Amore nero è l'ultimo risultato di un'iniziativa tanto fuori dagli schemi quanto genuinamente folle. Il canale di Cantoscena attraversa infatti senza pudore tre decenni, proponendo canzoni fake tra il 1967 al 1985. Si viaggia a gonfie vele tra un eurodence da balera che Sabrina Salerno avrebbe rimandato di sicuro al mittente a un classico motivetto sanremese, che sembra figlio di un provino scartato in fretta da Gigliola Cinquetti. Non sappiamo se, dopo il gran rumore che hanno fatto questi scherzi su internet, potremmo vedere una rilettura hard dei Verdena o chissà una versione dei Pinguini tattici nucleari vietata ai minori. Forse il segreto di questo boom sta proprio nel fermarsi nella riserva indiana del vintage, nella certezza che il senso di straniamento sia maggiore se si travisano ritmi e atmosfere ormai considerate non più à la page.
Partito come uno scherzo da TikTok, l'esperimento di Cantoscena si è espanso fino ad arrivare a conquistare la top 50 Spotify. Il progetto sfrutta le zone grige delle di solito stringenti norme dei social in materia di pornografia, divertendosi a mostrare come le piattaforme talebane con le immagini finiscano per essere ben più permissive con i testi (ignare forse di quanto si possa dire in italiano ricorrendo a doppi sensi). Non si tratta comunque probabilmente solo di un gioco estemporaneo, visto che i misteriosi papà di Cantoscena non si sono limitati a dare in pasto alla IA dei testi sconci da cantare in salsa revival. Dietro ogni canzone ci sono anche una specifica copertina e la storia di ogni artista. Ecco quindi che la Rossella de Il sapore del suo seme si scopre essere in realtà una ragazza della provincia viterbese, precedentemente conosciuta come Rosalba Donfanti. Un'artista fallita che dopo la breve carriera musicale era tornata a vivere in campagna, dove si sarebbe ritirata fino ad oggi. Sorte simile per Vera Luna (all'anagrafe Silvana Zanrusso), ragazza trevigiana che con la sua censuratissima hit aprì un presunto dibattito anche all'interno della fittizia etichetta Cantoscena.

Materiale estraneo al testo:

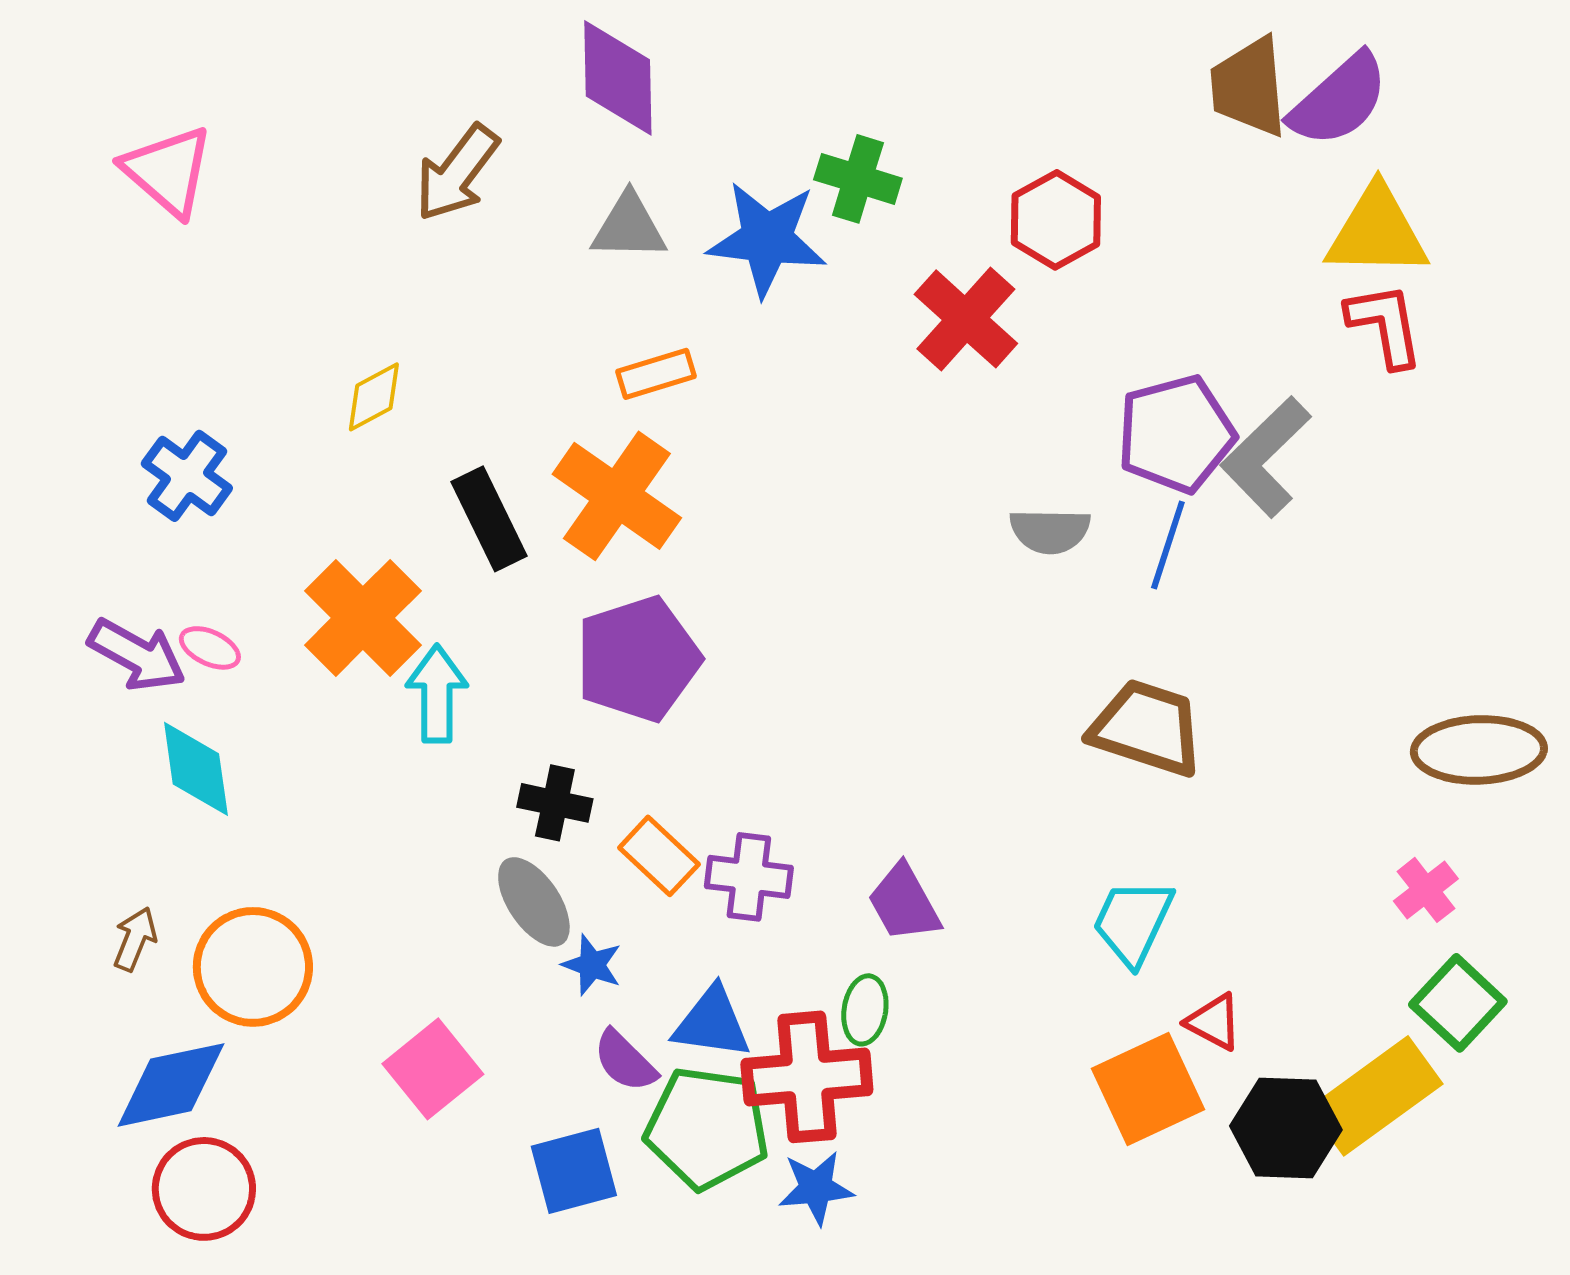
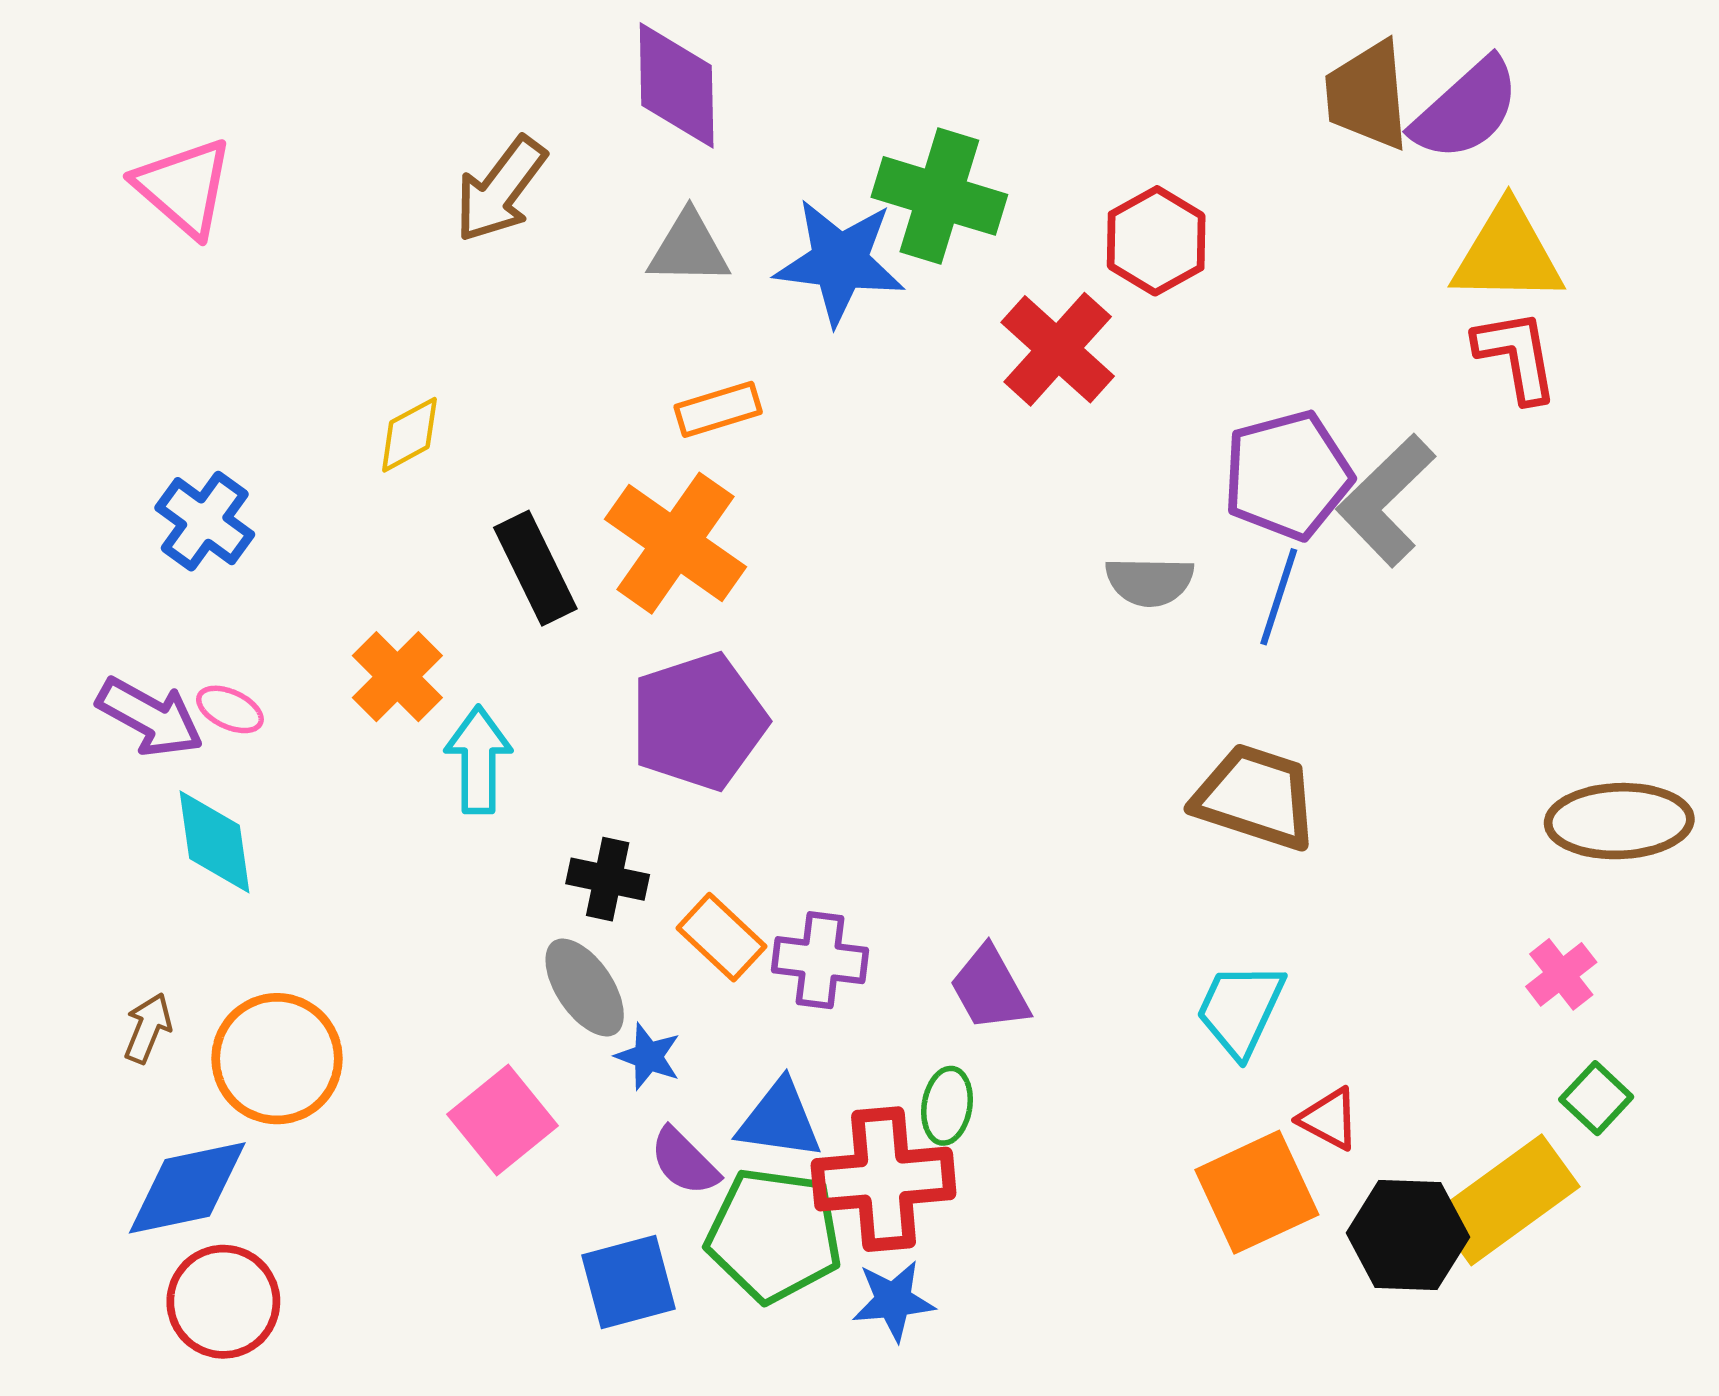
green cross: (858, 179) -> (939, 196), size x1.4
orange cross: (363, 618) -> (397, 677), size x0.7
green square: (1458, 1003) -> (1596, 1098), size x0.7
pink square: (433, 1069) -> (503, 1120), moved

Abbiamo visto tutte storie inventate di sana pianta ma che sembrano tuttavia raccontare tra le righe un bisogno nascosto quanto impellente: in un periodo storico in cui la musica non porta più con sé storie vere in grado di far nascere un legame con l'artista, si decide di costruire da zero dei finti profili musicali, in grado di avere una propria narrazione autonoma, spesso più profonda di quella di tanti colleghi in carne ed ossa. C'è poi dietro questo gioco birbante la voglia, di spingere il pedale dell'accelleratore in un mondo dove la trasgressione è plasticosa e sistematica, quasi a mostrare tutta la faziosità dietro certe operazioni odierne. In un mercato musicale dove la parolaccia va nascosta tra le pieghe e dietro un titolo rassicurante ecco canzoni che non hanno paura di essere per loro natura poco commerciabili. Perché in fondo tutti abbiamo sempre sognato di vedere Bocca di Rosa "poggiare l'amore su ogni cosa", senza censure, memori forse di quel Muscolo rosso che restava il vero cult da nascondere, per una generazione che non sapeva ancora che Cicciolina avrebbe un giorno lottato per il vitalizio.